Early Sunday morning, a Travis County jail inmate died at an Austin-area hospital after being taken there for emergency medical care, according to the sheriff’s office. Authorities identified the man as 46-year-old Miguel Angel Gonzales.
According to CBS Austin, Gonzales had been in custody since March 19 on a driving-while-intoxicated charge. Jail medical staff decided Friday that he needed emergency-room treatment, and he was transported from the Travis County Correctional Complex. He was pronounced dead at 4:17 a.m. on Sunday. An autopsy was conducted Monday, and the final report is still pending, the sheriff’s office said.
Investigation underway
The sheriff’s Internal Affairs Unit and Criminal Investigations Division have opened an investigation into the death, a step the agency routinely takes after any in-custody death. Past press releases from the Travis County Sheriff’s Office describe an internal review and referral to the medical examiner whenever someone dies in custody, but officials have not released additional details in this case.

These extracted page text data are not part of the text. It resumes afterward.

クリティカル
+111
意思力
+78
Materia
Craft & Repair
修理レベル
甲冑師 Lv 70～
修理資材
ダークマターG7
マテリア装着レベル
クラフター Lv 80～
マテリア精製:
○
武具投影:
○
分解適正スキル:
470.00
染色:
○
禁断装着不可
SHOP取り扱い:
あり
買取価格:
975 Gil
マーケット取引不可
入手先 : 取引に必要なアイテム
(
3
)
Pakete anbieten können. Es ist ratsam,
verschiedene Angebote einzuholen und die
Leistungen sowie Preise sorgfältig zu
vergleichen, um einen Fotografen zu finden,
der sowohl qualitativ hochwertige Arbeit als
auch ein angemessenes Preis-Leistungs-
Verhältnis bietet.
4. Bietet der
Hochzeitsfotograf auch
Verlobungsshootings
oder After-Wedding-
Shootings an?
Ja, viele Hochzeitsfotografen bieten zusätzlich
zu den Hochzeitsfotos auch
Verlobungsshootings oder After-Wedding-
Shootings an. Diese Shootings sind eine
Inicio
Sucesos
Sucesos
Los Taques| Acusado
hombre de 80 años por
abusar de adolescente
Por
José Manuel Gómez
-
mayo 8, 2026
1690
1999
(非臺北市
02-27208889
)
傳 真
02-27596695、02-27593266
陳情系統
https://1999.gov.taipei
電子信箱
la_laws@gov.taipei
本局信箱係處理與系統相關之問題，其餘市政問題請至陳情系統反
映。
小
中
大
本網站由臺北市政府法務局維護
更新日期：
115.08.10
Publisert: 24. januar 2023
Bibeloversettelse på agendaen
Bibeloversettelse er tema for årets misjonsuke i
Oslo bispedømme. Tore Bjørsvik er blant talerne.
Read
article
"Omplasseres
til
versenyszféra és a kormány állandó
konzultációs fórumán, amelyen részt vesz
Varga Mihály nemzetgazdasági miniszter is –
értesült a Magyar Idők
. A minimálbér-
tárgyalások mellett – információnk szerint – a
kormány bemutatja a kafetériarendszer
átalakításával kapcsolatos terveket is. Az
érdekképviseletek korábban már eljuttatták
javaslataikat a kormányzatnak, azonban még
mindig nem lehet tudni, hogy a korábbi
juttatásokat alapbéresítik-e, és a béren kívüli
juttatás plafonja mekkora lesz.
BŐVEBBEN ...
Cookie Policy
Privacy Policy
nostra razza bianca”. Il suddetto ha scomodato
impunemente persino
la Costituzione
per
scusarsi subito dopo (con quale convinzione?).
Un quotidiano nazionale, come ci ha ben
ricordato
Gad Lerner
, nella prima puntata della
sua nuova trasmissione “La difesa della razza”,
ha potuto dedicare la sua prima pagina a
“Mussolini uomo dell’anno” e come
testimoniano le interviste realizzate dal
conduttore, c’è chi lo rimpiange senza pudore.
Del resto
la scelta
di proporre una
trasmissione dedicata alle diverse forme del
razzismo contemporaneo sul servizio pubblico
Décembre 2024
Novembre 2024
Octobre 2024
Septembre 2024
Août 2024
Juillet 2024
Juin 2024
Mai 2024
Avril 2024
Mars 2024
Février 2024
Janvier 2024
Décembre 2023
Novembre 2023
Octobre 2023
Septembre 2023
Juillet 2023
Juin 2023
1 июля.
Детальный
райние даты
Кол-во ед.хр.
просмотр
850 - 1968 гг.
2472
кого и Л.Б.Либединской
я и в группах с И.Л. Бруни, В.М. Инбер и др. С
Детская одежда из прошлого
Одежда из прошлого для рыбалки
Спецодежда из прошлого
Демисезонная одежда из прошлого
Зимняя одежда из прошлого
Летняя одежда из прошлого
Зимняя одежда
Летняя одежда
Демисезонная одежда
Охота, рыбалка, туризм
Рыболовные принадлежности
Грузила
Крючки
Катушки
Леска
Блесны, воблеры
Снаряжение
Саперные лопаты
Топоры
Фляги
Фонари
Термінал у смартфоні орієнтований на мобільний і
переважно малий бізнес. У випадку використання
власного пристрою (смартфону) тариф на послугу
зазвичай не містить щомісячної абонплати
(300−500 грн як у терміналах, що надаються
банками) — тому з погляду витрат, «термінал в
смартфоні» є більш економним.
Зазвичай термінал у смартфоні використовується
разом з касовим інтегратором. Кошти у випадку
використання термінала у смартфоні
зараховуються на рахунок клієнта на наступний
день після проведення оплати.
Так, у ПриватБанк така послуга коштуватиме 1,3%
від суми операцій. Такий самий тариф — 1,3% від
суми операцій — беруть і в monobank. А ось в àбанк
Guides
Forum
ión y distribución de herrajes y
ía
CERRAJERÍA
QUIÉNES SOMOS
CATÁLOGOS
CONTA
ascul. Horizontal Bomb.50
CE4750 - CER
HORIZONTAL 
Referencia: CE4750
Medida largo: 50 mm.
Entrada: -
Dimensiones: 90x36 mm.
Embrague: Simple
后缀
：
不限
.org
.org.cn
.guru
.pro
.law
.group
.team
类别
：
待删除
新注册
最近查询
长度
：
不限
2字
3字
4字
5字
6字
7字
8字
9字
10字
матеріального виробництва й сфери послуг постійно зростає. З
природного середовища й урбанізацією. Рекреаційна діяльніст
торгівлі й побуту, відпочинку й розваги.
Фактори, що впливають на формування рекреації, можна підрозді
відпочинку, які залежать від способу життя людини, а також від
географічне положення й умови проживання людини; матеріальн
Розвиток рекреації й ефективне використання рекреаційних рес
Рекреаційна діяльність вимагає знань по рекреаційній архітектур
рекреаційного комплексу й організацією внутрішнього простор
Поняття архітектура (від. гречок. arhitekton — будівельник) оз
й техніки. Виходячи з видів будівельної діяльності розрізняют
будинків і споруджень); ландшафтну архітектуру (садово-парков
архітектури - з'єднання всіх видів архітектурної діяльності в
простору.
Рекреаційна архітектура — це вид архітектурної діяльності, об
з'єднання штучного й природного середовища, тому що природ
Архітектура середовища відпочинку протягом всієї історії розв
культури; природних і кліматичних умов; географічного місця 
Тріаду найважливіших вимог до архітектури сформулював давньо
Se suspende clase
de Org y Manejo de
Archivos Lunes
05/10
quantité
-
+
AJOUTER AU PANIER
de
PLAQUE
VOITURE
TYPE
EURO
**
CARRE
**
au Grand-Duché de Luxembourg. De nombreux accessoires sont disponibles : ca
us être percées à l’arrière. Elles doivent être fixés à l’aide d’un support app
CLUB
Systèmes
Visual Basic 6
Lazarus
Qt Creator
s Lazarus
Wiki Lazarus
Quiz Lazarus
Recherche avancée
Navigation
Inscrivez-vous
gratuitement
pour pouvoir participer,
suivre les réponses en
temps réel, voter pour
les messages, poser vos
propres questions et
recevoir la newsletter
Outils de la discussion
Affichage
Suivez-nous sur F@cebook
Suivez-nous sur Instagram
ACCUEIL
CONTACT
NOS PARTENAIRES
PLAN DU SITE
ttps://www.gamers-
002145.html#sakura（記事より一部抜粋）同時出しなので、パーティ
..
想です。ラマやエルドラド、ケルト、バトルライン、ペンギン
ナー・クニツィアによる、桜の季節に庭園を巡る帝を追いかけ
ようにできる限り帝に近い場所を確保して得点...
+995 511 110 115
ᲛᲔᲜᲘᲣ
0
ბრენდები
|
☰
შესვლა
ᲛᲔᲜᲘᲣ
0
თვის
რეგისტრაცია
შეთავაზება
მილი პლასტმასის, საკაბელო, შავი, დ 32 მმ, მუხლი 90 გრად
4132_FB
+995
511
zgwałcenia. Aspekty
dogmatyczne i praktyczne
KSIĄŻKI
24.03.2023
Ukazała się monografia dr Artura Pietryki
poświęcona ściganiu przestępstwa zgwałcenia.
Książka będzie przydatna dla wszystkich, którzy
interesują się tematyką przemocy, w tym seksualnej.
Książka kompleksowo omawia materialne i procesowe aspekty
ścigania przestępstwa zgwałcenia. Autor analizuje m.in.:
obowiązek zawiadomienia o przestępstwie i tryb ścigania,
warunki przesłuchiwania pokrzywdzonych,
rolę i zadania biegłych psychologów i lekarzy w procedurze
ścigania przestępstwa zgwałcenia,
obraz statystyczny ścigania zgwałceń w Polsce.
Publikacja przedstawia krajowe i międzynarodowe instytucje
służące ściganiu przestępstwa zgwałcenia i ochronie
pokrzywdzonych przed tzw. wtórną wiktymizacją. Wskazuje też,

How common are in-custody deaths?
The Travis County Medical Examiner’s 2023 annual report shows that in-custody deaths are relatively rare but do happen. The office recorded 18 such deaths in 2023, with most classified as officer-involved incidents. The report also outlines the medical examiner’s role in conducting autopsies and toxicology testing for deaths that occur in jail or shortly after a person is transported to a hospital.
What comes next
The autopsy performed Monday will be key to what investigators do next, with the final report from the Travis County Medical Examiner still pending. Family members have not yet spoken publicly, and the sheriff’s office has said it will release more information when it considers it appropriate. As reported by CBS Austin, sheriff’s office investigators are leading the inquiry while the medical examiner completes testing.
Local context
Deaths in custody have drawn lawsuits and public scrutiny in recent years. For example, a 2024 wrongful-death suit alleged medical negligence in a separate Travis County jail death. That case and others have fueled calls for more transparency and better medical care in county jails as officials now investigate Gonzales’s death.